Mincemeat Hand Pies
Inspired by traditional mincemeat pies, we filled turnovers with dried fruit seasoned with cinnamon, ginger, and cardamom. Lard in the crust, in lieu of the usual suet, makes it sublimely flaky. Per English custom, brandy butter is served alongside.
- Yield: Makes about 24
Source: Martha Stewart Living, November 2006
For the mincemeat
- 1 medium baking apple (1/2 pound; such as Rome or Cortland), peeled and cut into 1/2-inch pieces
- 2 ounces dried California apricots, cut into 1/4-inch dice
- 2 ounces dried red plums, cut into 1/4-inch dice
- 2 ounces golden raisins
- 5 ounces Medjool dates, pitted and cut into 1/4-inch pieces
- 1 ounce candied lemon peel, cut into 1/4-inch dice
- 1 ounce candied orange peel, cut into 1/4-inch dice
- 1/2 teaspoon finely chopped lemon zest, plus 2 tablespoons fresh lemon juice
- 3/4 teaspoon finely chopped orange zest, plus 2 tablespoons fresh orange juice
- 1/4 cup packed light-brown sugar
- 1/4 teaspoon salt
- 1/4 teaspoon ground cinnamon
- 1/4 teaspoon ground ginger
- Pinch of ground cardamom
- 3 tablespoons Cognac
For the hand pies
Make the mincemeat: Stir fruits, candied peels, zests and juices, sugar, salt, spices, and 2 tablespoons water in a medium stockpot. Bring to a simmer over medium heat, stirring frequently. Reduce heat to medium-low. Cover, and cook, stirring occasionally, 10 minutes. Stir in Cognac; cook 2 minutes. Remove from heat; let mixture stand until cool. Mincemeat can be refrigerated in an airtight container up to 3 days.
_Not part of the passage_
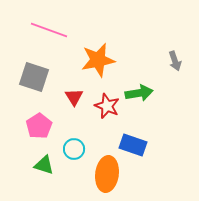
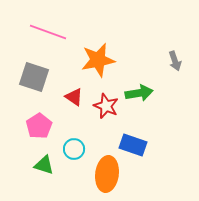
pink line: moved 1 px left, 2 px down
red triangle: rotated 24 degrees counterclockwise
red star: moved 1 px left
Preheat oven to 375 degrees. On a lightly floured work surface, roll out dough to slightly less than 1/8 inch thick. Cut into twenty-four 4-inch squares, gathering together scraps and rerolling if needed. Place 1 tablespoon mincemeat in 1 corner of each square. Brush edges with beaten egg. Fold each in half to form a triangle. Press edges to seal. Transfer to a baking sheet lined with parchment paper. Pierce tops with tines of a fork. Refrigerate 15 minutes.
Brush tops with beaten egg; sprinkle with sanding sugar. Bake until crust is golden brown and filling is bubbling, about 25 minutes. Transfer pies and parchment to a wire rack; let cool 15 minutes before serving. Serve warm or at room temperature, with brandy butter.